O mês de Julho foi seco e as condições climáticas atrasam o ciclo cultural do arroz. Quem o diz é o Instituto Nacional de Estatística (INE), nas suas previsões agrícolas a 31 de Julho.

“No arroz as sementeiras também já se encontram concluídas. As germinações foram regulares, com bons povoamentos e ausência de infestantes, mas a falta de períodos prolongados de temperaturas elevadas, bem como a persistência de neblinas matinais (no litoral Centro), atrasaram o ciclo vegetativo e impediram um desenvolvimento mais rápido e sustentado”,explicam os técnicos do INE.

Apenas sementeiras de Abril/Maio estão em floração

Numa altura em que a grande maioria das searas ainda está na fase de encanamento, e apenas as sementeiras de Abril/Maio já se encontram em floração, as previsões continuam a apontar para a manutenção da produtividade da campanha anterior, 8% abaixo da média do último quinquénio.

“Para este facto também contribuíram os problemas de salinidade elevada na água de rega das searas de arroz da zona de Samora Correia e no Campo de Vila Franca de Xira”, acrescentam os técnicos do INE.
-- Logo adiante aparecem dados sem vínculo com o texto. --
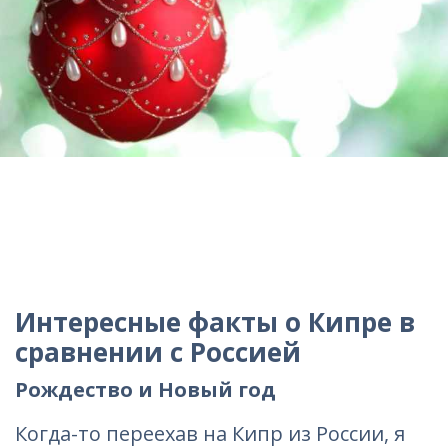
Интересные факты о Кипре в
сравнении с Россией
Рождество и Новый год
Когда-то переехав на Кипр из России, я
Intensificação da situação de seca meteorológica

No final de Julho, e de acordo com o índice meteorológico de seca PDSI1, observou-se uma intensificação da situação de seca meteorológica: todo o território encontrava-se em seca meteorológica (98% em junho), sendo que as classes mais intensas (extrema e severa) estendiam-se por 37,8% do Continente (33,9% em junho).

Estas condições meteorológicas permitiram a realização dos trabalhos agrícolas, quer manuais quer mecanizados, e favoreceram, duma forma geral, o desenvolvimento das culturas instaladas.

Reservas hídricas

Quanto às reservas hídricas no final de Julho, o volume de água armazenado nas albufeiras de Portugal continental encontrava-se nos 65% da capacidade total, inferior ao valor registado no final do mês anterior (68%) e ao valor médio de 70% (1990/91-2017/18).

No final de Julho, o teor de água no solo, em relação à capacidade de água utilizável pelas plantas, registou uma diminuição em quase todo o território, com destaque para as regiões do Litoral Norte e Centro. As regiões do interior Norte e Centro, região de Vale do Tejo, Alentejo e Algarve continuavam com valores inferiores a 20% e, em alguns locais, os valores foram muito próximos do ponto de emurchecimento permanente.